Looking forward to your positive reply.

–JC

The Congressmen opened his Town Meeting today with a series of remarks on the wide variety of activities he is engaged in to help the airport communities around Sea-Tac. He mentioned that the Port Of Seattle was doing better in terms of community relations “compared with the 80’s and 90’s when we were suing them all the time. Back then they just would tell us all to go to hell.”

But what people need to realize is that the source of the majority of our problems stem from a single Federal law called ANCA, passed in 1990 which put an end to all those lawsuits almost overnight. ANCA granted airport operators like the Port Of Seattle almost total immunity from any legal action from flight operations and further put all enforcement of noise complaints in the hands of the FAA. Community relations with the Port have always improved during periods where they do not feel threatened by us.

And the Congressman seems to have forgotten that those lawsuits worked. Before ANCA, lawsuits by communities around the nation were extremely effective in obtaining relief. By changing ANCA to once again allow for those types of legal actions it would immediately give groups like SeaTacNoise.Info a powerful tool in achieving justice for the airport communities.

The Congressman has to balance the interests of the airport communities with the wider interests of the rest of his District–which includes some of the biggest players in defense as well as Sea-Tac Airport and its vendors. It is much easier to ask him to fund environmental studies or make changes to DNL65, glide slopes, etc. Those are good things to change, but they are changes around the margins.

Changing eleven lines in ANCA seems trivial by comparison, but it would in fact be a hundred times more important for our communities. But it would be fought to the bitter end by the airlines and the Port Of Seattle.

Perhaps the issues Mr.

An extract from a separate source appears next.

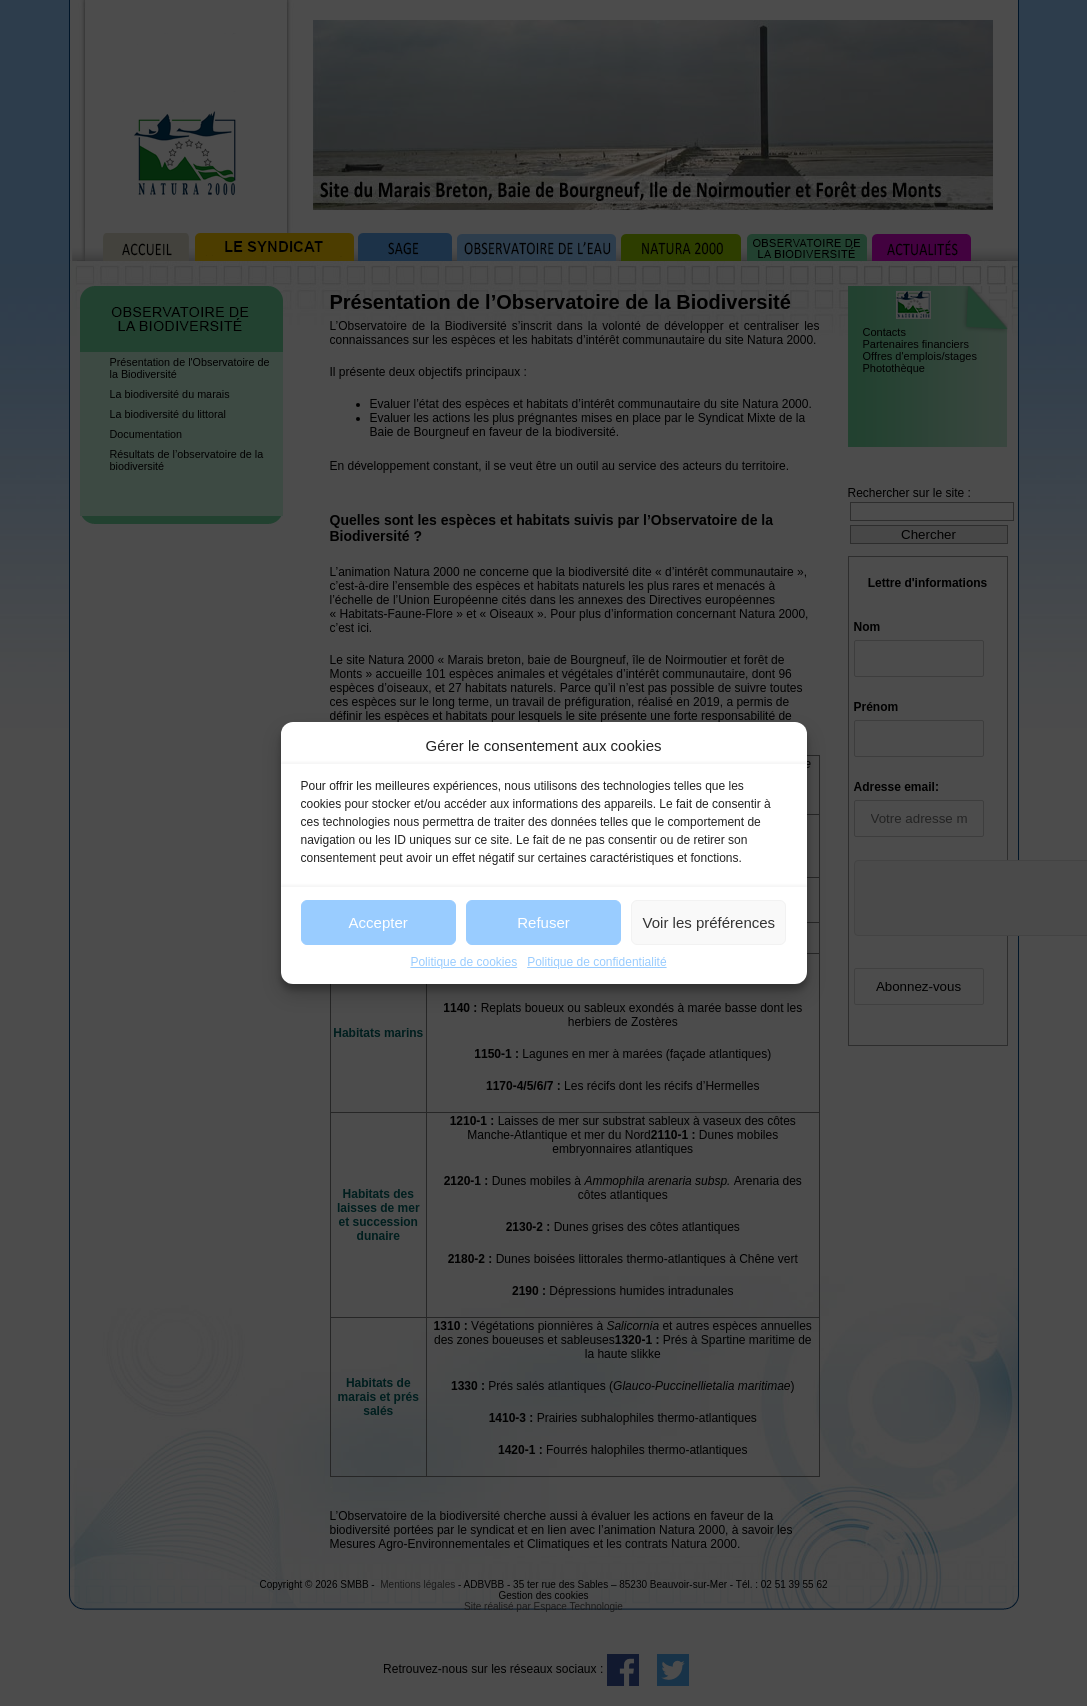 Image resolution: width=1087 pixels, height=1706 pixels. What do you see at coordinates (596, 962) in the screenshot?
I see `Politique de confidentialité` at bounding box center [596, 962].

Smith is working on are all he can realistically be expected to do for us given the political realities. However… we should recognize that there is more that could be done. The trick is to find a balance between, “Thanks for what you’re currently doing” and “But… could you please turn your attention to..?”

3 Replies to “A Letter To Adam Smith Re. ANCA”

  1. Dude, this is so awesome! You have totally nailed it with this critique of the ANCA. The ANCA is designed to make sure that the aviation industry never faces any meaningful regulation of their noise and other pollution. It is nothing more than a massive corporate giveaway to the airline industry, and Democrats should be ashamed of it because it was passed by a Democratic congress.

  2. Hi, JC, could you point out which part of the ANCA, the 11 lines, you are asking Adam Smith to revise or drop? I’ve tried reading the 1990 ANAC and it all seems to be pro-aviation. It certainly puts business concerns above people’s concerns.

    Thanks.

    1. Thanks for the reminder. We’re about a month behind schedule on this sort of thing. You’ll get an update at the e-mail address you used when the link is in place. Sorry for the delay.

      We hate not having full footnotes but one frustration we have is that electeds (like Mr. Smith) know all about ANCA and we’d like, once in a while, to be able to just go, “you know what I mean”. Because they do know what we mean. The reason it’s not on their agenda is because excising those eleven lines is 100 times harder politically than doing all those other initiatives that look so impressive out in public.

      As to your comment, you’re 100% correct. Like many laws, the title of the bill was completely misleading as to its true intent. That is not a cynical remark. According to the law’s original sponsor, the key purpose of the law was to suppress community lawsuits which were impeding the growth of the large airport in the Senator’s home state where FedEx has their hub.